Unlike her mother, daughter June is not eager for media attention. She has only given a few interviews, the last to The New York Times in April 1995. June, born on February 15, 1962, in Minsk, uses the last name of the man she divorced in 1992, the father of her two now-adult sons. In the newspaper, June stated that she had a happy childhood, mainly thanks to the efforts of Kenneth Porter, her stepfather. Of course, she also had less positive experiences: a boyfriend once said he wanted children with her ‘so that Oswald’s blood would flow through his children.’ The boyfriend’s parents did not allow June to visit their home; it would not be good for the value of the house. She graduated and built a successful business career with extensive travel around the world. On a small scale, she has been involved in the Kennedy assassination: in the 1990s, she worked to make still-secret documents public. She also regularly expressed concern about the manipulative way the media treated her mother. She has no memory of the time with her father, the assassination, or the first years afterward; she was very young then. Her first memories include eavesdropped phone calls and a mother who was always extra nervous and chain-smoking in November. ‘Only when I was about seven did I learn who my real father was. And when we were taught about Kennedy’s presidency at school, I had to stand in the hallway. But oh well, I didn’t mind. My sister Rachel had a much harder time. She was much more concerned with her biological father than I was. Whether he was guilty of the murder or not, for me, he is mainly the man who was a bad husband and who hit my mother. Who was often not around and did not provide a good roof over our heads. The relationship with my family is sensitive. My mother is increasingly involved in a personal crusade, getting more and more involved with people dealing with conspiracy theories. Often without involving or informing Rachel and me.
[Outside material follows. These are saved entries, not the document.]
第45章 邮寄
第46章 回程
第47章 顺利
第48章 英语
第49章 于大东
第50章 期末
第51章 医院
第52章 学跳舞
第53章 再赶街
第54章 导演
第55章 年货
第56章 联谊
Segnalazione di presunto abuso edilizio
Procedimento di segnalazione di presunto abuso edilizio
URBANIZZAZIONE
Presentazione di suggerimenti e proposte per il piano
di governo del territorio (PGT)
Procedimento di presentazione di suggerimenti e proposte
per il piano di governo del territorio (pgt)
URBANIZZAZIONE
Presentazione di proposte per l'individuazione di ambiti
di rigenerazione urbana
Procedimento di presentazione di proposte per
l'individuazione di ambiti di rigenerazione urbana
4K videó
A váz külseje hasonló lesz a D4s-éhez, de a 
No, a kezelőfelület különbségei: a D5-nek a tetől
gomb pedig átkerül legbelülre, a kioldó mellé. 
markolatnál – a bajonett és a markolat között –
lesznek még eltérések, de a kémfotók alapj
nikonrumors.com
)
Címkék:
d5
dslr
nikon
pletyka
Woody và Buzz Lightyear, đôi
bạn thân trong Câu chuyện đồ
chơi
Rachel sees her father as a hero and identifies with him. We have a close bond, except when it comes to this topic. Even if my father were innocent, he would still not be a hero. Then he would be a martyr.’
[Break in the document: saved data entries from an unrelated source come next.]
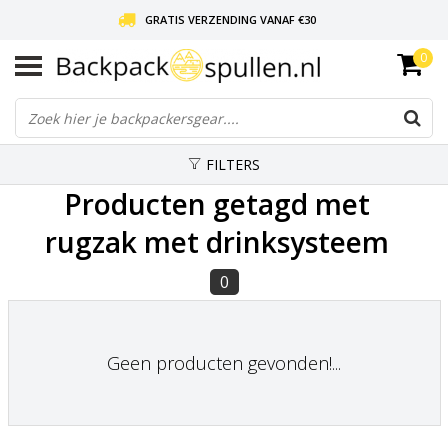
GRATIS VERZENDING VANAF €30
0
LIEFDE VOOR BACKPACKEN!
30 DAGEN GRATIS RETOUR
FILTERS
Producten getagd met
rugzak met drinksysteem
0
Geen producten gevonden!...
Rachel is a year and a half younger than June and was born in Dallas on October 20, 1963, in the house of Marina’s friend Ruth Paine. Although she has always been focused on her father, Rachel has rarely sought out the media. One of the few times she truly stepped into the spotlight was in the early 1990s when she was interviewed by author David Lipton for the Hard Copy program. In that broadcast, Rachel stated that, after studying all the facts, she increasingly leaned toward believing in a conspiracy: ‘He was a victim, lured into the trap for the crime of the century. My whole life turned upside down when I came to these insights. Of course, he was involved; what else was he doing there? But I don’t think he fired the fatal shot. I want to get to know my father. Not Oswald the murderer, but Oswald the father. My father.’ Rachel, a baby of less than five weeks old during Kennedy’s assassination, harbored empathetic feelings toward the Kennedy family: ‘What will they feel every November? How painful will it still be for them? And will they ever wonder how painful it still is for me?’ Rachel is now a registered nurse. She became a tourist attraction in the early 1990s when a travel agency from the Texan capital Austin mentioned her part-time job in a restaurant in a brochure. Rachel has also had her share of challenges. In the interview with Lipton, she said, ‘If I could ask my father something? How could you leave your wife and two children with such a burden?’
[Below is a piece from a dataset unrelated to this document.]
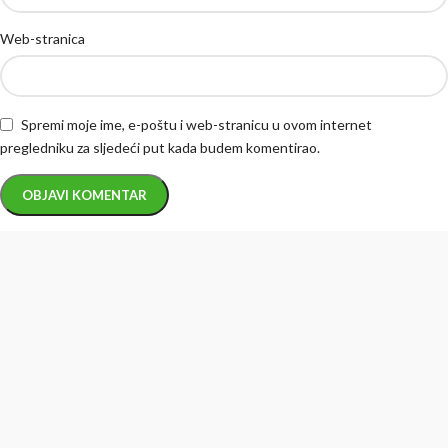
Web-stranica
Spremi moje ime, e-poštu i web-stranicu u ovom internet
pregledniku za sljedeći put kada budem komentirao.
Both daughters express immense respect for their mother. She provided them with as normal a life as possible, while her own existence must have been like a never-ending roller coaster for forty-five years. June: ‘She kept us together. She remained a strong woman. I don’t know if I could have done it: two small children, she didn’t speak the language, had no money, and had all these Americans with opinions around her… She managed it all. And she did it all for us.’